俺はちゃんとシチュボの音声を切ってから、イヤホンを取る。
このイケメンが、寝てる時に涎出ないとかどういう神スキルだよったく。
イライラもしてもなお、やはり顔がいいからか、彼の顔を細かなとこまで見つめる。
あ、おでこにニキビできてる。
ほわっと、どこか気持ちが軽くなったようなそんな感覚が俺をに舞い降りた。こんなイケメンにもやはりニキビはできるのかと、しみじみ思ってしまったのかもしれない。まあ、前髪の長さ的に普段からは見ることはできないのだけれど。
イケメンの弱みを握ったと思うと、謎の背徳感が俺を襲う。………なんか、すごくえっちだ。

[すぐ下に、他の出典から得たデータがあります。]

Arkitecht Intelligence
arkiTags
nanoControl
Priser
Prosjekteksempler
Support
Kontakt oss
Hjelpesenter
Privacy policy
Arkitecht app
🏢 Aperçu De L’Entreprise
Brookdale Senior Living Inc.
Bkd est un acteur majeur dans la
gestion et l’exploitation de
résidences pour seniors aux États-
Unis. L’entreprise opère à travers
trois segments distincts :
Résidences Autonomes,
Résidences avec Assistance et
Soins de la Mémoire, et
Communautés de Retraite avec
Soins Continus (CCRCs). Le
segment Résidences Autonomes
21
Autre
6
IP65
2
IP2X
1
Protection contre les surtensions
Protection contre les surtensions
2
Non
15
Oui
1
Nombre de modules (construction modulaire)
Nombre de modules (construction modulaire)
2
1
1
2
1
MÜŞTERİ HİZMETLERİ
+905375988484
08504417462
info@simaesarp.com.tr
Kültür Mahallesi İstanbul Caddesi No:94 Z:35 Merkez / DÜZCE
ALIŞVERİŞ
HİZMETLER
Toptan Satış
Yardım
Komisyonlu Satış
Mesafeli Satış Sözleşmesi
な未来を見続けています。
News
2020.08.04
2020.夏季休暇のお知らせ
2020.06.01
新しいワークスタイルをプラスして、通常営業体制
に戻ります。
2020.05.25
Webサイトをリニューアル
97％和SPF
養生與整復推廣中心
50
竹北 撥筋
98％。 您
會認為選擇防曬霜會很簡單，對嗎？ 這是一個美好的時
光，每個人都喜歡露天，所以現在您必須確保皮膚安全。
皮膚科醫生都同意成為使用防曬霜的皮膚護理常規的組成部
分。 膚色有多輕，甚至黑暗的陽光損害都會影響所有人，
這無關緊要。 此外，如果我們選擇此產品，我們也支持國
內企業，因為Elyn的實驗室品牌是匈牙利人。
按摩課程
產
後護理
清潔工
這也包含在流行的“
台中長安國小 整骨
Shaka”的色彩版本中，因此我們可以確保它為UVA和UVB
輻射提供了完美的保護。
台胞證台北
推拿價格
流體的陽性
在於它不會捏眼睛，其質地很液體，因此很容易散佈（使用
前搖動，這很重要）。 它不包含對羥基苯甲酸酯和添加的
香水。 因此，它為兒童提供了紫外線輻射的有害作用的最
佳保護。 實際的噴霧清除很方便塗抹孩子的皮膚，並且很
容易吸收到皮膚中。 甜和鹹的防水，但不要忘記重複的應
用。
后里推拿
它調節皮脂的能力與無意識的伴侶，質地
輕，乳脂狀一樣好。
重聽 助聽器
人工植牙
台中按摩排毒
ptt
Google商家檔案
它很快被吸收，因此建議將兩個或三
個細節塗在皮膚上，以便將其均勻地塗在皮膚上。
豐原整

そんなことを思うなんて、と俺はハッとして顔をブンブン横に振った。
イケメン、恐るべし。
「んじゃ、入学式向かうぞ〜」
去年の学年主任が皆に伝令のようにクラスを覗いては大声で叫ぶ。
あ、もうそんな時間?
俺は時計をみると、時計はとっくに9時を回っていた。
周りが一斉に廊下へ流れ込む。
教室は、俺と……桐崎だけになっていた。
ちら、と寝ているであろう桐崎の方に顔を向ける。
「……見過ぎ」
寝ていたはずの彼は、体勢を変えることなく気だるそうな顔で俺を見た。
……バレてた?
どうしようもない羞恥心が、俺の頬を赤く染める。
「ご、めん。ほんと、悪い。」
「……別に気してないけどね。
俺の事を興味持つやつなんて山ほどいるから。」
「……?それって、どういう__ 」
「おーい!急げ急げ!!」
「あ、うっす!」
「……ん」
……どういう、意味だろうか。
単にモテるとかだろうか?お金持ちだから媚を売る輩がいるということだろうか?
彼の諦めたような瞳が、どうも俺の脳裏にこびりついた。
これが、BLゲームの主人公の運命というやつで、興味というものをもつのはもしかしたらプログラムの一環かも知れない。………でも、
モヤモヤとした霧を抱えながら、俺は入学式場の体育館へ向かった。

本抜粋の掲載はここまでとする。